Os instrumentos de tortura não eram limpos, nem esterelizados, o sangue seco de tantos torturados, causaram horror e nausea em Leonel. O torturador era um velho vesgo de óculos fundo-de-garrafa, parecendo um cientista nazista detestável. Sorriu para ele antes de colocar as luvas de latex.

— Não querria se matarr, seu merrdinha? Agora você vai implorarr pela morrte. Você vai. Pode terr cerrteza disso.

Quando a tortura começou, arrancaram as suas unhas com uma alicate, uma a uma, devagar, para que ele sentisse a dor de forma gradual, desde a raíz, até que ficasse sem forças nem para gritar. Só escorriam lágrimas caladas. Mesmo mediante tanta dor ele não reagia. Leonel superou seu próprio medo da dor, da morte. Ele resistia.

Depois foi afogamento. Seu rosto estava ficando azul. Cada vez que voltava a superfície ele parecia mais com um boneco de pano que o velho nazista controlava com as mãos. Queimaram suas costas com ferro em brasa. O fizeram deitar sobre cacos de vidro enquanto deixavam o seu corpo (besuntado de óleo, misturado à capim) ser pisoteado por uma capivara faminta. Os dentes afiados do animal beliscavam, mordiam, perfuravam. Leonel quase não estava mais aguentando. Começou a gritar com as forças que ainda tinha: “Me matem! Por favor me matem! Tenham piedade, eu quero morrer!”
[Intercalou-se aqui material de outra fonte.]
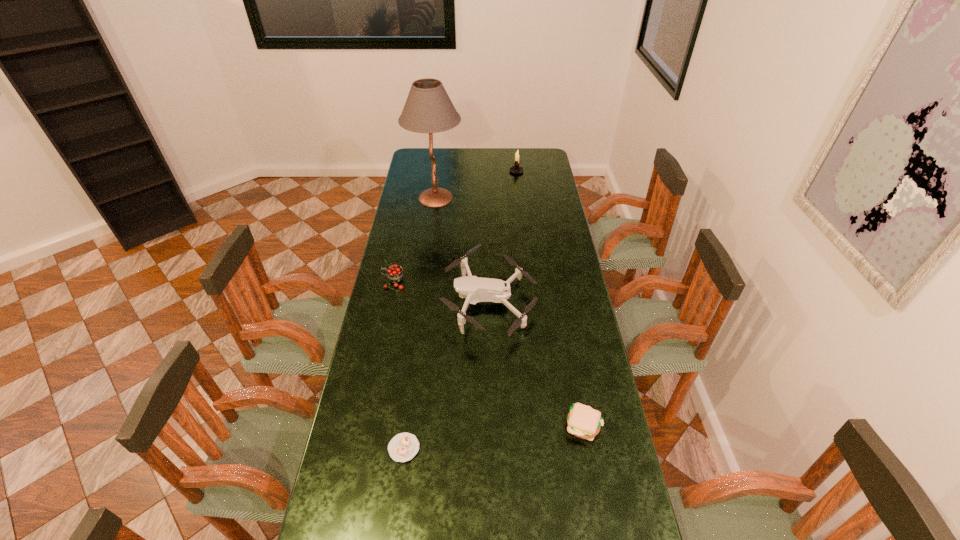 Find the location of `patty located in the right edge section of the desktop`. patty located in the right edge section of the desktop is located at coordinates (583, 421).

Find the location of a particular element. The height and width of the screenshot is (540, 960). object that is at the far right corner is located at coordinates (516, 169).

In the image, there is a desktop. Identify the location of vacant space at the far edge. [x=461, y=155].

I want to click on vacant space at the left edge of the desktop, so click(428, 219).

This screenshot has width=960, height=540. I want to click on vacant space at the right edge of the desktop, so click(564, 219).

Find the location of a particular element. The width and height of the screenshot is (960, 540). free space at the far left corner is located at coordinates (428, 158).

Find the location of a particular element. blank space at the far right corner of the desktop is located at coordinates (535, 158).

This screenshot has width=960, height=540. Identify the location of free space that is in between the drone and the cupcake. (446, 375).

Locate an element on the screen. Image resolution: width=960 pixels, height=540 pixels. vacant space in between the fifth nearest object and the cherry is located at coordinates 415,240.

Find the location of a particular element. This screenshot has width=960, height=540. free space between the patty and the shortest object is located at coordinates (493, 437). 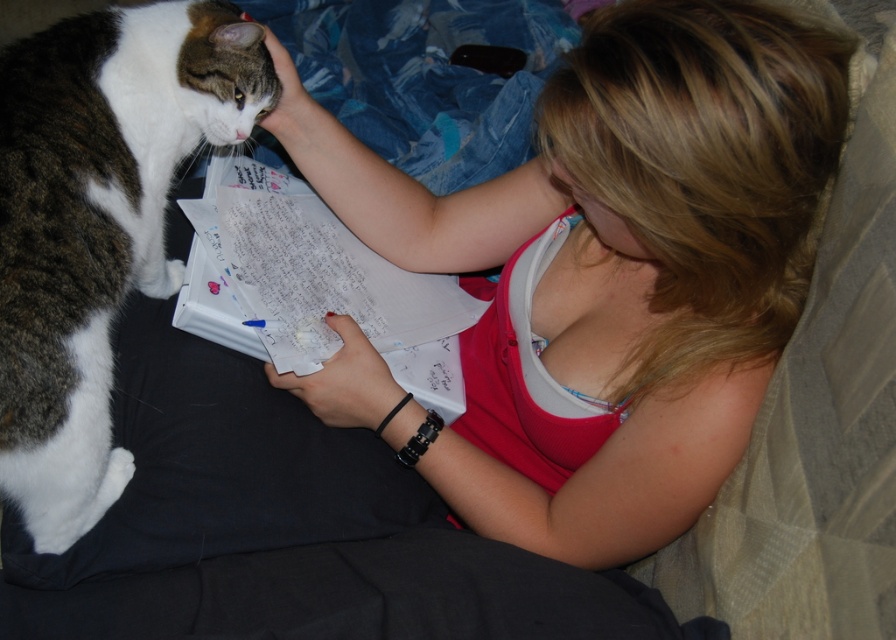 You are a photographer trying to capture a clear shot of the tabby fur cat at left without the matte pink tank top at center blocking the view. Based on their positions, is this possible?

The matte pink tank top at center is in front of the tabby fur cat at left, so it would block the view of the cat. To capture a clear shot of the tabby fur cat at left without obstruction, you need to adjust your angle or position so that the tank top is not between you and the cat.

From the picture: You are a photographer trying to capture the scene where the matte pink tank top at center and the tabby fur cat at left are both clearly visible. Based on their positions, which object is closer to the camera?

The tabby fur cat at left is closer to the camera because the matte pink tank top at center is above it, indicating it is positioned higher and possibly further back.

What is the exact coordinate of the matte pink tank top at center in the image?

The matte pink tank top at center is located at point (605, 269). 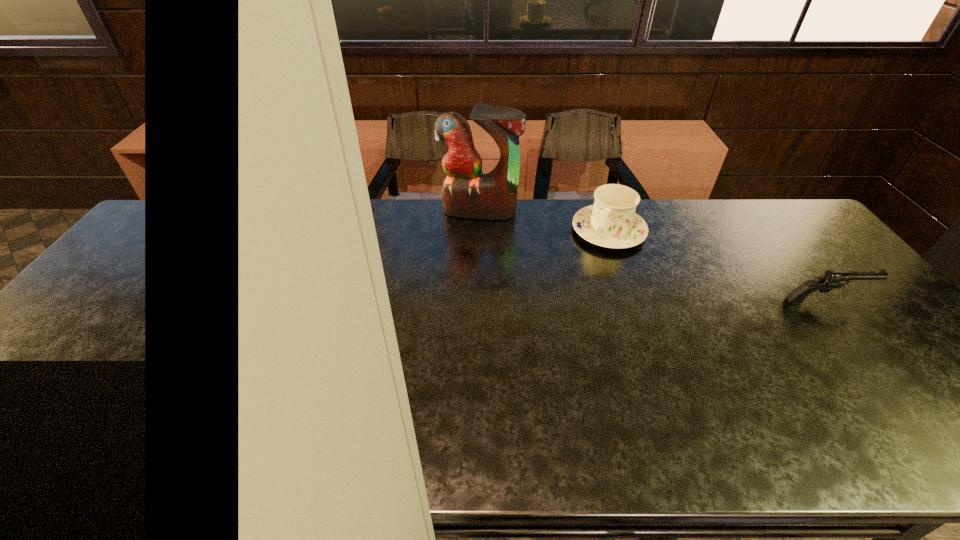 Locate an element on the screen. The image size is (960, 540). free space located at the face of the parrot is located at coordinates (461, 253).

Find the location of `vacant space located 0.310m at the face of the parrot`. vacant space located 0.310m at the face of the parrot is located at coordinates (450, 284).

Locate an element on the screen. chinaware positioned at the far edge is located at coordinates (611, 222).

You are a GUI agent. You are given a task and a screenshot of the screen. Output one action in this format:
    pyautogui.click(x=<x>, y=<y>)
    Task: Click on the parrot that is at the far edge
    
    Given the screenshot: What is the action you would take?
    pyautogui.click(x=466, y=192)

At what (x,y) coordinates should I click in order to perform the action: click on object present at the right edge. Please return your answer as a coordinate pair (x, y). Looking at the image, I should click on (831, 279).

Identify the location of free location at the far edge. (548, 199).

Where is `free space at the near edge of the desktop`? This screenshot has height=540, width=960. free space at the near edge of the desktop is located at coordinates (875, 386).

O cientista, chamava-se Hildegart, ordenou que a tortura fosse interrompida e disse com satisfação:

— Eu sabia que esse momento chegarria. Soltem as amarras dos braços. Ele vai dizerr alguma coisa. Quero ouvirr.

Um dos homens desamarrou Leonel, o que permitiu que ele se erguesse e se sentasse. O cientista aproximou-se para ouvir-lhe a confissão e ele solenemente cuspiu na cara do homem, puxando uma posta de catarro bem grossa e grudenta.

Assim ele voltou para a cela, até que estivesse disposto a colaborar. Muita energia havia sido gasta ali e não tinha só ele de prisioneiro para se torturar. Precisaram fazer uma pausa.

Aquelas paredes. Novamente se pegava encarando-as. Dessa vez não pareciam confortáveis. Eram degradantes. O confinavam. O diminuíam. O espremiam. De repente ele voltou a ouvir aquele som. Aquele do começo. Mas diferente. Não aumentou de intensidade, nem era a sua amplitude como o anterior. Era baixo, quase na altura do chão. Uns quinze centímetros do chão. E se fez um buraco e uma pedrinha arredondada que o preenchia antes caiu no chão. Uma voz fraca se ouvia. Como um sussuro. Depois foi tomando corpo, até poder ser compreendida.

— Leonel, eu voltei. L-009. Eu consegui. Consegui.

— Como conseguiu estar em outro lugar que não essa cela? Você me disse que isso não era possível.

— Sim. Era o que eu pensava. Mas eu estava enganado. Sempre estive enganado sobre muitas coisas. Inclusive sobre você.

— Como assim? Do que está falando?

— Não é você que não deve morrer. Não é o Leonel da primeira terra. É o Leonel da última. Entende? Se ele morrer será o fim. Parece tão óbvio agora.

— Como descobriu?

— Foi você. Foi você. Através dos seus sonhos. Eu desvendei tudo ao navegar os seus sonhos. Sei que você é o único de nós, no futuro, que será capaz de resolver esse quebra-cabeças tão complicado. Fique atento. Proteja-se. Salve a sua vida. Você será importante. Eu estraguei tudo agora. Eles descobriram. Logo me matarão. E vão torturá-lo para que você fale. Você precisa fugir para se tornar o que você tem que se tornar. Salve-nos. Só você pode agora.